いったいこのことは、 私たちに何を語っているのでしょう。 宗教は心の構造の深遠な表現であり、 それ以上でも以下でもない、 ということです。 しかも心の構造は人間のしゃべることばの構造によって決定づけられており、 「精神の考古学」 によれば、 このことばの構造はまた、 現生人類の脳におこった革命的なニューロンの組織替えの過程で出現した、 流動的知性の働きによって生み出されたのである。
 こう考えてみますと、 人間が完全な無神論でいることなどは、 原理的に不可能なことである、 と結論づけたくさえなってきます。 神々は長いこと人間の心の同伴者でしたが、 制度としての宗教が消滅するというような時代になったとしても、 現生人類としての心の構造が同じままであるかぎり、 この先もきっと、 心の構造の表現者であり隠れた同伴者であり続けるのかもしれませんね。

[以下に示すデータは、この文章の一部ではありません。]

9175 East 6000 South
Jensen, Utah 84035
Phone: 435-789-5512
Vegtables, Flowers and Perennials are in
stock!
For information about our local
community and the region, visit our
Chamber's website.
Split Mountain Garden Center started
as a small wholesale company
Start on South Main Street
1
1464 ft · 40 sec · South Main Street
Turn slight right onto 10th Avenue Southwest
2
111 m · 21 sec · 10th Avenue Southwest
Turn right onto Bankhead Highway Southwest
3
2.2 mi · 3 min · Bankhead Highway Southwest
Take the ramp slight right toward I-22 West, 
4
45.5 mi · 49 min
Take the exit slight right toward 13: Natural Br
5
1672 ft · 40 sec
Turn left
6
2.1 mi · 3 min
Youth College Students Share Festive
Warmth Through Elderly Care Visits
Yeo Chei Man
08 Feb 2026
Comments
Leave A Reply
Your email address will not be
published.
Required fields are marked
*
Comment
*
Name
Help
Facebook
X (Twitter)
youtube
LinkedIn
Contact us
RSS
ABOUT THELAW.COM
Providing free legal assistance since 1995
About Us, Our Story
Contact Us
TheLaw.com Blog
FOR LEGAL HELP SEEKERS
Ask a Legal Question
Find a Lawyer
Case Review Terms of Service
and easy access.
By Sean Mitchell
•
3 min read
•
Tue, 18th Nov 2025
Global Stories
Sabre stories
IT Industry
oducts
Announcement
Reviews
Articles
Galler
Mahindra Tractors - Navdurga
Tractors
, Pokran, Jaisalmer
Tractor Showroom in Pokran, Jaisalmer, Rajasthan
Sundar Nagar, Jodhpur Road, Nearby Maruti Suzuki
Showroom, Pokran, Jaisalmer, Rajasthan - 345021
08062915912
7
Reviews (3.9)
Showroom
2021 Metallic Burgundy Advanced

『神の発明 カイエ・ソバージュⅣ』 (講談社, 2003年) 155頁

あらためて 「唯物論」 への力強い言及を引用する

国家や経済のシステムの展開ばかりではなく、 宗教のような観念のシステムについても、 これを 「自然史の過程として」 研究することの重要性を力説したマルクスとエンゲルスの思想は、 この領域でいまだに有効性を失ってはいない、 と言えるかもしれません。 スピリットや魂 (たましい) にかかわる問題について、 「マテリアリズム (唯物論) 」 の視点を失うべきではないのです。 量子論のような物質科学が物質の領域で発見してきたことと、 神 (ゴッド) の問題のような心の領域の問題とは、 現生人類の脳にたえまなく 「スピリット的なるもの」 の発生している場所で、 必ずやひとつにつながりあっているはずです。 それを探求する科学こそ、 今世紀に私たちが早急につくりださなくてはならないもののひとつとなるでしょう。

同 117頁。 ルビは括弧のなかに示した

もちろん、 こうした 「唯物論」 を、 僕もきわめて大切なものと考えるのだ

宗教学と現代宗教は、 もっともっと真剣にサイエンスの知恵と切り結ばなくてはいけない

もっともっと大胆に、 サイエンスの宇宙観、 存在論、 生命論、 知性論を取り入れなければいけない

【メモ】

僕も以前 非常勤研究員としてお世話になっていた 南山宗教文化研究所 で、 「科学・こころ・宗教」 プロジェクト が進んでいる

とても意義ぶかい試みだ。 皆さん、 どうぞ一度ご覧ください

なお、 プロジェクトの中まとめとして 下の本があるそうだが (コンドウ未見)

市販はされていない。 注文は こちら から

  • P. L. スワンソン監修 『科学・こころ・宗教 ―― 科学から見る 「こころ」 の意義』 (南山宗教文化研究所, 2007年)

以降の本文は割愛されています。